In these trials, 212 subjects with 4 to 8 mild to moderate AK lesions on the face/forehead and/or bald scalp were treated with AMELUZ and a narrow band spectrum lamp. Subjects ranged from 49 to 87 years of age (mean 71 years), and 92% had Fitzpatrick skin type I, II, or III. No subjects had Fitzpatrick skin type V or VI. Approximately 86% of subjects were male, and all subjects were Caucasian.

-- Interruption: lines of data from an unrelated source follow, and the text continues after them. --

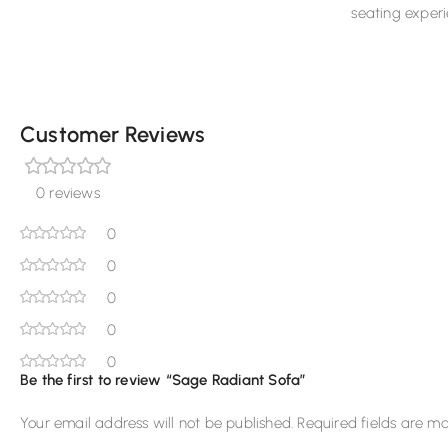
seating experi
Customer Reviews
0 reviews
0
0
0
0
0
Be the first to review “Sage Radiant Sofa”
Your email address will not be published.
Required fields are m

All sessions were comprised of lesion preparation to roughen the surface and remove crusts, application of AMELUZ with occlusion for 3 hours, and removal of the residual gel. Subsequently, the entire treatment area was illuminated with a narrow spectrum red light source, a lamp of either 630 nm or 633 nm and a light dose of approximately 37 J/cm 2. In Trial 3, illumination was performed with BF-RhodoLED, a red light source with a narrow spectrum around 635 nm and a light dose of approximately 37 J/cm 2.
In all trials, the lesions that were not completely cleared 12 weeks after the initial treatment were treated a second time with an identical regimen. In the trials, 42% (88/212) of subjects needed a second treatment.

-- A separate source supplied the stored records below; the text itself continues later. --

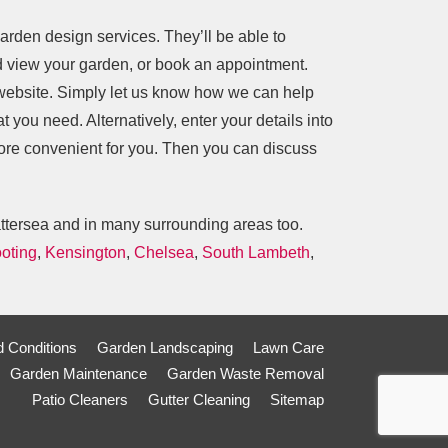
arden design services. They’ll be able to
nd view your garden, or book an appointment.
 website. Simply let us know how we can help
t you need. Alternatively, enter your details into
more convenient for you. Then you can discuss
attersea and in many surrounding areas too.
oting
,
Kensington
,
Chelsea
,
South Lambeth
,
 Conditions
Garden Landscaping
Lawn Care
Garden Maintenance
Garden Waste Removal
Patio Cleaners
Gutter Cleaning
Sitemap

The primary endpoint for all trials was complete clearance 12 weeks after the last PDT. The results of Trials 1, 2 and 3 are presented in Table 2.
Table 2. Complete Clearance 12 Weeks After the Last Narrow Spectrum PDT in Subjects with Actinic Keratoses:
AMELUZ | Vehicle | |
---|---|---|
Trial 1 | 106/125 (85%) | 5/39 (13%) |
Trial 2 | 27/32 (84%) | 2/16 (13%) |
Trial 3 | 50/55 (91%) | 7/32 (22%) |
Subjects who achieved complete clearance at 12 weeks after the last PDT entered a 12-month follow-up period. In the three trials, subjects who received AMELUZ with the narrowband PDT and achieved complete clearance 12 weeks after the last PDT had recurrence rates of 14%, 11%, and 25%, respectively (at 6 months) and 40%, 22%, and 37%, respectively (at 12 months).

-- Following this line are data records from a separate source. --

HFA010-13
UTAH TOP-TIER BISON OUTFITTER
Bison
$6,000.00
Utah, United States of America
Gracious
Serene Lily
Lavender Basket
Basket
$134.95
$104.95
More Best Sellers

Recurrence was defined as the percentage of subjects with at least one recurrent lesion during the 6-month or 12-month follow-up period in subjects with completely cleared lesions 12 weeks after the last PDT.
In a clinical trial designed to investigate the sensitization potential of aminolevulinic acid hydrochloride with 216 healthy subjects, 13 subjects (6%) developed allergic contact dermatitis after continuous exposure for 21 days with doses of aminolevulinic acid hydrochloride that were higher than doses normally used in the treatment of AK.